## [TASK GOAL]
Print a faithful copy of the data below, word for word, with the pictures left out.
**** DATA ****
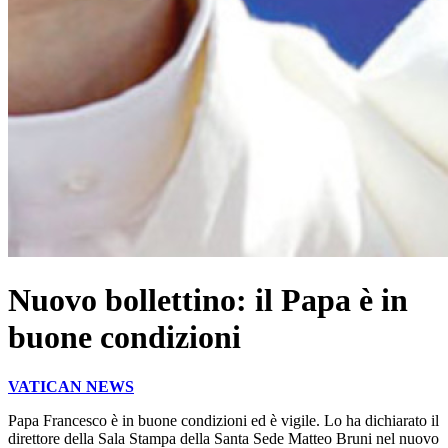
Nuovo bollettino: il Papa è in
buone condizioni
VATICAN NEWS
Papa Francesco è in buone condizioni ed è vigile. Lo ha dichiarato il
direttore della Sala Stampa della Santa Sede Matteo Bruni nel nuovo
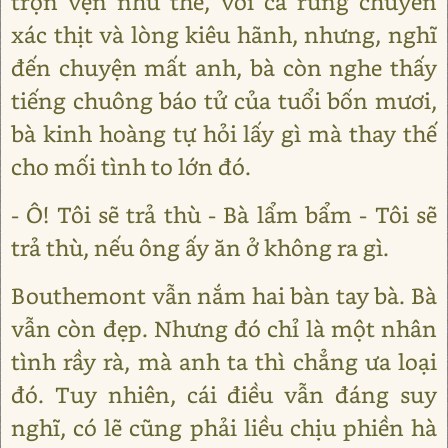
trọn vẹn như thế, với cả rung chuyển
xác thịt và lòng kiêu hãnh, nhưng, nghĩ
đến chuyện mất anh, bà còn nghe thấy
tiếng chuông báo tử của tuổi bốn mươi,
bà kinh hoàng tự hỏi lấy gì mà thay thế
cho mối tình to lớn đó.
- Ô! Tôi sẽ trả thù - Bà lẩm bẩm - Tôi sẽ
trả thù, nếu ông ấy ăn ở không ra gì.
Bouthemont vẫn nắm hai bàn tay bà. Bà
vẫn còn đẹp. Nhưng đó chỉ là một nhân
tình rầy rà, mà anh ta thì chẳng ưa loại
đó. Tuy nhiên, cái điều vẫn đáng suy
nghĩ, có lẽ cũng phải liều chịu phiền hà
****
## [ANSWER TO THIS PROBLEM]
Nuovo bollettino: il Papa è in
buone condizioni
VATICAN NEWS
Papa Francesco è in buone condizioni ed è vigile. Lo ha dichiarato il
direttore della Sala Stampa della Santa Sede Matteo Bruni nel nuovo
trọn vẹn như thế, với cả rung chuyển
xác thịt và lòng kiêu hãnh, nhưng, nghĩ
đến chuyện mất anh, bà còn nghe thấy
tiếng chuông báo tử của tuổi bốn mươi,
bà kinh hoàng tự hỏi lấy gì mà thay thế
cho mối tình to lớn đó.
- Ô! Tôi sẽ trả thù - Bà lẩm bẩm - Tôi sẽ
trả thù, nếu ông ấy ăn ở không ra gì.
Bouthemont vẫn nắm hai bàn tay bà. Bà
vẫn còn đẹp. Nhưng đó chỉ là một nhân
tình rầy rà, mà anh ta thì chẳng ưa loại
đó. Tuy nhiên, cái điều vẫn đáng suy
nghĩ, có lẽ cũng phải liều chịu phiền hà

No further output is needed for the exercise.